The Shared Responsibility Model: Precise Boundaries Matter

For composable commerce on AWS, the shared responsibility model has three layers (not two), because many composable platforms use third-party SaaS PBCs alongside custom-built ones.

flowchart TD
    subgraph A["Layer A — AWS Infrastructure (AWS certifies this)"]
        A1["Physical datacentre security"]
        A2["Hypervisor & host isolation"]
        A3["Network hardware & backbone"]
        A4["Managed service internals (RDS OS · Lambda runtime)"]
    end

    subgraph B["Layer B — Platform Configuration (You)"]
        B1["VPC design · Security Groups · NACLs"]
        B2["IAM roles · policies · permission boundaries"]
        B3["KMS key management · Secrets Manager"]
        B4["OS patching via Systems Manager"]
        B5["S3 bucket policies · Config rules · GuardDuty"]
    end

    subgraph C["Layer C — Application Code (You + PBC Vendors)"]
        C1["Custom PBC application logic"]
        C2["Input validation · output encoding"]
        C3["Third-party PBC vendor application code"]
        C4["API auth between PBCs · data handling"]
    end

    A -->|"AWS PCI DSS AOC\ncovers this layer"| A
    B -->|"Your team configures\nand maintains"| B
    C -->|"Vendor contracts\n+ security assessments"| C

AWS's PCI DSS Attestation of Compliance covers Layer A. When your QSA reviews your PCI assessment, Layers B and C require your own evidence. The AWS documentation makes this clear; the mistake is assuming Layer A certification implies Layers B and C.

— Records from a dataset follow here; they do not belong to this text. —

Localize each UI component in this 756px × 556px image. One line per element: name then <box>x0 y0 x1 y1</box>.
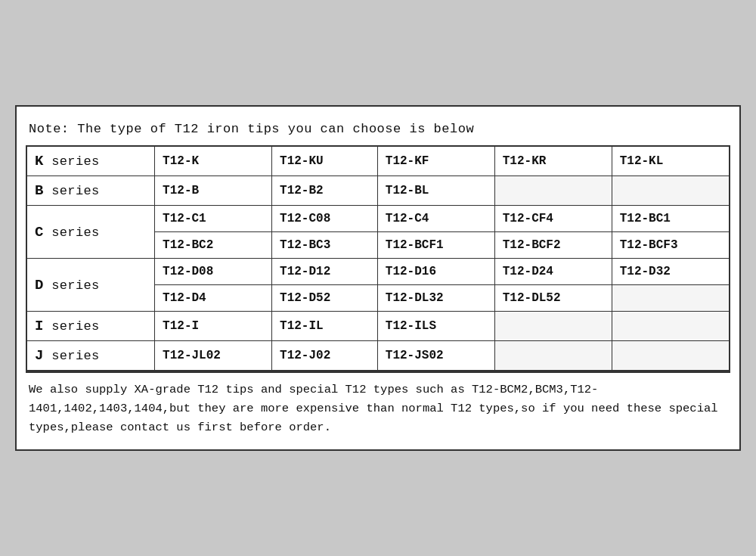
table-row: B seriesT12-BT12-B2T12-BL <box>26 176 730 206</box>
tip-cell: T12-DL32 <box>377 285 494 312</box>
tip-cell: T12-D52 <box>272 285 378 312</box>
series-cell-b: B series <box>26 176 155 206</box>
tip-cell <box>612 341 730 371</box>
tip-cell: T12-BL <box>377 176 494 206</box>
tip-cell: T12-D16 <box>377 259 494 285</box>
tip-cell <box>494 312 612 341</box>
tip-cell: T12-D08 <box>155 259 272 285</box>
tip-cell: T12-C08 <box>272 206 378 232</box>
tip-cell <box>612 176 730 206</box>
series-cell-c: C series <box>26 206 155 259</box>
tip-cell: T12-KU <box>272 146 378 176</box>
tip-cell: T12-IL <box>272 312 378 341</box>
tip-cell: T12-D12 <box>272 259 378 285</box>
tip-cell: T12-JL02 <box>155 341 272 371</box>
tip-cell: T12-J02 <box>272 341 378 371</box>
tip-cell: T12-K <box>155 146 272 176</box>
tip-cell <box>494 341 612 371</box>
main-container: Note: The type of T12 iron tips you can … <box>15 105 741 450</box>
tip-cell: T12-ILS <box>377 312 494 341</box>
table-row: I seriesT12-IT12-ILT12-ILS <box>26 312 730 341</box>
tip-cell <box>612 285 730 312</box>
footer-note: We also supply XA-grade T12 tips and spe… <box>26 371 730 440</box>
series-cell-d: D series <box>26 259 155 312</box>
table-row: J seriesT12-JL02T12-J02T12-JS02 <box>26 341 730 371</box>
tip-cell: T12-C1 <box>155 206 272 232</box>
tip-cell: T12-DL52 <box>494 285 612 312</box>
tip-cell: T12-KR <box>494 146 612 176</box>
tip-cell: T12-D24 <box>494 259 612 285</box>
tip-cell: T12-BC3 <box>272 232 378 259</box>
tip-cell: T12-I <box>155 312 272 341</box>
tip-cell: T12-BC2 <box>155 232 272 259</box>
tip-cell: T12-JS02 <box>377 341 494 371</box>
tip-cell: T12-C4 <box>377 206 494 232</box>
tip-cell: T12-BCF3 <box>612 232 730 259</box>
tip-cell: T12-B2 <box>272 176 378 206</box>
table-row: C seriesT12-C1T12-C08T12-C4T12-CF4T12-BC… <box>26 206 730 232</box>
tip-cell: T12-B <box>155 176 272 206</box>
note-text: Note: The type of T12 iron tips you can … <box>26 116 730 145</box>
tip-cell: T12-BCF1 <box>377 232 494 259</box>
series-cell-j: J series <box>26 341 155 371</box>
tips-table: K seriesT12-KT12-KUT12-KFT12-KRT12-KLB s… <box>26 145 730 371</box>
series-cell-k: K series <box>26 146 155 176</box>
tip-cell <box>612 312 730 341</box>
tip-cell: T12-BCF2 <box>494 232 612 259</box>
table-row: K seriesT12-KT12-KUT12-KFT12-KRT12-KL <box>26 146 730 176</box>
tip-cell <box>494 176 612 206</box>
tip-cell: T12-CF4 <box>494 206 612 232</box>
tip-cell: T12-D4 <box>155 285 272 312</box>
tip-cell: T12-D32 <box>612 259 730 285</box>
table-row: D seriesT12-D08T12-D12T12-D16T12-D24T12-… <box>26 259 730 285</box>
tip-cell: T12-BC1 <box>612 206 730 232</box>
tip-cell: T12-KF <box>377 146 494 176</box>
tip-cell: T12-KL <box>612 146 730 176</box>
series-cell-i: I series <box>26 312 155 341</box>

Defence in Depth: Five Independent Layers

A composable platform's security posture is only as good as its weakest layer. The goal is that breaching one layer doesn't breach the platform. Each layer must independently limit the blast radius.

flowchart TD
    INET["🌐 Internet"] --> L1

    subgraph L1["Layer 1: AWS Shield + Route 53"]
        S1["DDoS absorption L3/L4\n(free · automatic for all customers)\nRoute 53 health checks pre-route"]
    end

    L1 --> L2
    subgraph L2["Layer 2: CloudFront + AWS WAF"]
        S2["L7 attack blocking: SQLi · XSS · bad bots\nRate limiting per IP per endpoint\nGeographic restrictions"]
    end

    L2 --> L3
    subgraph L3["Layer 3: VPC + NACLs + Security Groups"]
        S3["Payment subnet: NACL firewall-isolated\nSecurity Groups: PBC-to-PBC via IAM only\nNo SSH on any production instance"]
    end

    L3 --> L4
    subgraph L4["Layer 4: IAM + Secrets Manager"]
        S4["One role per PBC · least privilege\nNo credentials in code\nAuto-rotating secrets · IMDSv2 enforced"]
    end

    L4 --> L5
    subgraph L5["Layer 5: Data Encryption"]
        S5["EBS: AES-256 KMS\nS3: SSE-KMS on customer data buckets\nRDS: TDE · DynamoDB: default encryption\nAll inter-service traffic: TLS 1.2+"]
    end

    L5 --> L6
    subgraph L6["Layer 6: Audit + Detection"]
        S6["CloudTrail: every API call · all regions\nVPC Flow Logs: all network traffic\nAWS Config: continuous compliance\nGuardDuty: ML threat detection"]
    end

A compromised Cart PBC cannot reach the Payment database (Layer 3 blocks it). Even if it somehow did, it has no IAM permission to query the payment database (Layer 4). Even if it somehow had permission, payment data is encrypted with a KMS key the Cart PBC role cannot decrypt (Layer 5). Every attempt is logged in CloudTrail and GuardDuty would flag the anomalous access pattern (Layer 6).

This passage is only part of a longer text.